The frozen account has led to employees getting paid in cash or by cash vouchers instead of check or direct deposit, adding security and internal cash concerns, the suit said.

“It is becoming increasingly difficult for Chukchansi Economic Development Authority to satisfy the daily cash needs of the casino, including payroll and the amounts required to maintain gaming operations,” the suit said.

Wells Fargo’s lawyers say the bank “takes no position with respect to which faction rightfully should be in control of the tribe and the tribal council,” the suit said. “But that does not change the fact that Chukchansi Economic Development Authority and the tribe have violated their agreements.”

Global Cash Access, which is named in the suit, is a company that reconciles all ATM cash dispensed at the casino. Wells Fargo estimates it holds $14 million in uncashed checks, the suit said.

The Rabobank account is supposed to have a minimum of about $14 million to make the twice yearly payment, tribe officials say. The suit said $10.55 million was in the account when the partial payment was made in May.

Wells Fargo also said the casino could lose its license because checks couldn’t clear through the Rabobank account and the casino was $551,250 in arrears to the California Gambling Control Commission.
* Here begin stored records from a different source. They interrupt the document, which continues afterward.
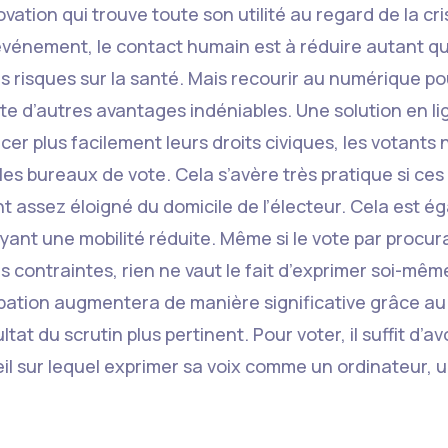
novation qui trouve toute son utilité au regard de la cr
 événement, le contact humain est à réduire autant q
es risques sur la santé. Mais recourir au numérique p
te d’autres avantages indéniables. Une solution en l
r plus facilement leurs droits civiques, les votants 
es bureaux de vote. Cela s’avère très pratique si ces
 assez éloigné du domicile de l’électeur. Cela est 
yant une mobilité réduite. Même si le vote par procu
s contraintes, rien ne vaut le fait d’exprimer soi-mêm
icipation augmentera de manière significative grâce a
ltat du scrutin plus pertinent. Pour voter, il suffit d’
eil sur lequel exprimer sa voix comme un ordinateur,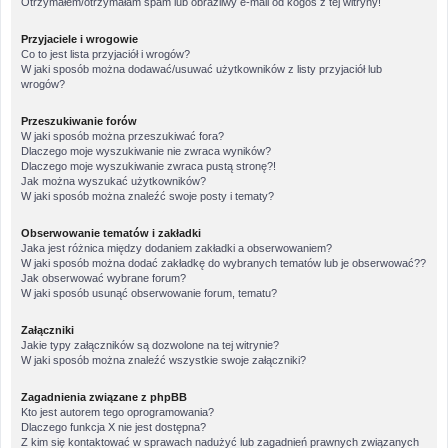
Otrzymałem/otrzymałam spam lub obraźliwy e-mail od kogoś z tej witryny!
Przyjaciele i wrogowie
Co to jest lista przyjaciół i wrogów?
W jaki sposób można dodawać/usuwać użytkowników z listy przyjaciół lub
wrogów?
Przeszukiwanie forów
W jaki sposób można przeszukiwać fora?
Dlaczego moje wyszukiwanie nie zwraca wyników?
Dlaczego moje wyszukiwanie zwraca pustą stronę?!
Jak można wyszukać użytkowników?
W jaki sposób można znaleźć swoje posty i tematy?
Obserwowanie tematów i zakładki
Jaka jest różnica między dodaniem zakładki a obserwowaniem?
W jaki sposób można dodać zakładkę do wybranych tematów lub je obserwować??
Jak obserwować wybrane forum?
W jaki sposób usunąć obserwowanie forum, tematu?
Załączniki
Jakie typy załączników są dozwolone na tej witrynie?
W jaki sposób można znaleźć wszystkie swoje załączniki?
Zagadnienia związane z phpBB
Kto jest autorem tego oprogramowania?
Dlaczego funkcja X nie jest dostępna?
Z kim się kontaktować w sprawach nadużyć lub zagadnień prawnych związanych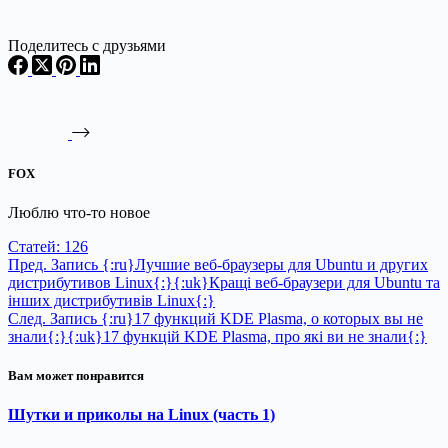
Поделитесь с друзьями
FOX
Люблю что-то новое
Статей: 126
Пред.
Запись
{:ru}Лучшие веб-браузеры для Ubuntu и других
дистрибутивов Linux{:}{:uk}Кращі веб-браузери для Ubuntu та
інших дистрибутивів Linux{:}
След.
Запись
{:ru}17 функций KDE Plasma, о которых вы не
знали{:}{:uk}17 функцій KDE Plasma, про які ви не знали{:}
Вам может понравится
Шутки и приколы на Linux (часть 1)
Officials with both factions say they agree with the Wells Fargo action.

The Ayala group wants to get the Rabobank account out of the Lewis group’s hands.

“We have been operating the casino and taking care of day-to-day financial concerns,” said David Leibowitz, a spokesman for Ayala’s group. “The Lewis group has successfully sacrificed the biggest asset the tribe has and has ever had.”

But Lewis faction lawyer, Richard Verri, said the Ayala group can put money into the Rabobank account but refuses to because Rabobank recognizes the Lewis group.

“We have been waiting for this and pressuring (Wells Fargo) to get involved,” Verri said. “Now, the Ayala faction will be forced to make the deposits we are calling for.”